An expanded space for human liberty—free from persecution and degradation—is the measure of whether we, as organized society, are succeeding.

Some take the view that this means no constraint on any person’s liberty can be allowed. The result of this thinking is a strange hybrid radicalism, combining an aversion to all centralizing institutions with a permissive attitude toward powerful private interests that generate harm and cost for more vulnerable people.

There is also the fundamental problem that this professed absolute generates automatic limitations: the absolute freedom from constraint of any person is, by definition, a constraint on the moral, political and personal freedom of others. It also implies that bad actors should not face consequences that limit their future freedom.

And so, the absolutist libertarian often becomes an absolutist in crime and punishment: no person’s freedom can be limited, except for those who have done things that attack the freedom and personhood of others; in those cases, they may be deprived of freedom indefinitely. Such conditional absolutes are never put into practice equally; culpability becomes factionalized, and divisions become entrenched.

For the record, an absolute bar on any constraints against bad behavior is not liberty, but impunity.

Impunity runs counter to democracy, which is by definition the structured ongoing accountability of the powerful to all others, regardless of how little power they might wield.
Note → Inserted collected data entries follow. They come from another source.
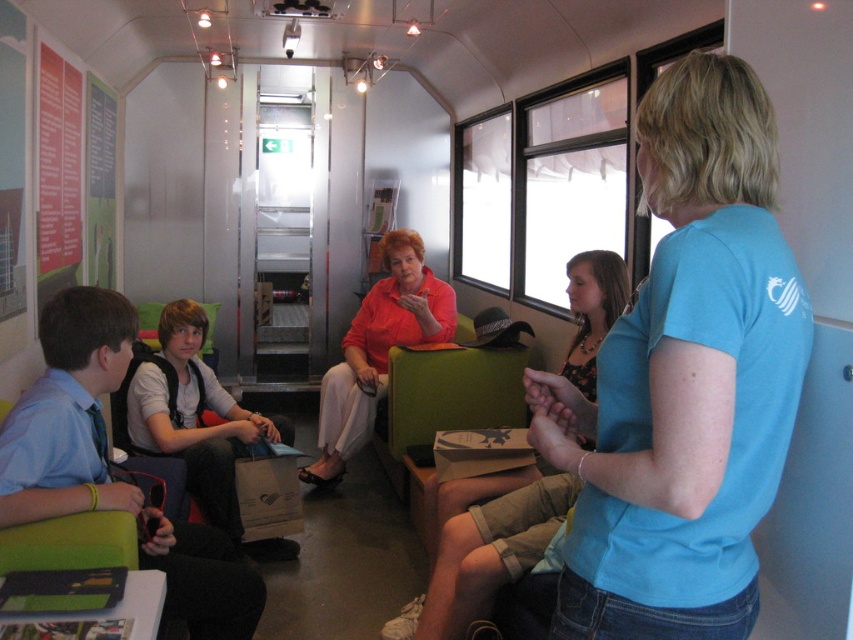 Where is the blue cotton shirt at upper right located in the image?

The blue cotton shirt at upper right is located at point (685, 380).

You are a photographer standing at the back of the train carriage. You want to take a photo that includes both the blue cotton shirt at upper right and the matte orange shirt at center. Given that your camera has a maximum focus range of 10 feet, will you be able to capture both subjects in focus without moving closer?

The blue cotton shirt at upper right and the matte orange shirt at center are 9.56 feet apart. Since the distance between them is within the camera maximum focus range of 10 feet, you can capture both subjects in focus without moving closer.

Consider the image. You are standing in the train carriage and want to place your 1.5 meter long surfboard vertically against the matte black backpack at left. Is there enough space between you and the backpack to do this?

The distance between the matte black backpack at left and the viewer is 1.78 meters. Since the surfboard is 1.5 meters long, there is sufficient space to place it vertically against the backpack. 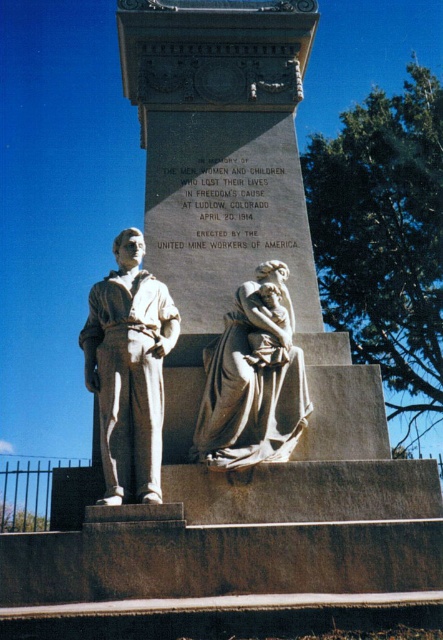 Based on the scene described, which object has a smaller width between the matte gray statue at left and the matte gray stone sculpture at center?

The matte gray statue at left has a lesser width compared to the matte gray stone sculpture at center.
Who gets to enjoy impunity then is a matter of who wins which battle, and of course a system that privileges impunity over democracy is rigged to ensure there are no fair fights. The means of accountability become corrupted, and the free society, which values the right to seek redress for grievances, even against the most powerful, fades from view.

This is how people who think they are standing up for themselves or for their group become facilitators of authoritarian abuses.

Unsustainability, pollution, the unaccountable exercise of power, are all part of an ancient culture of authoritarian rule. Democracy exists to make the projection of needless harm by the powerful onto the vulnerable harder to get away with.

Freedom is not the absence of the power of others; it is the guarantee that power cannot be used to abuse anyone.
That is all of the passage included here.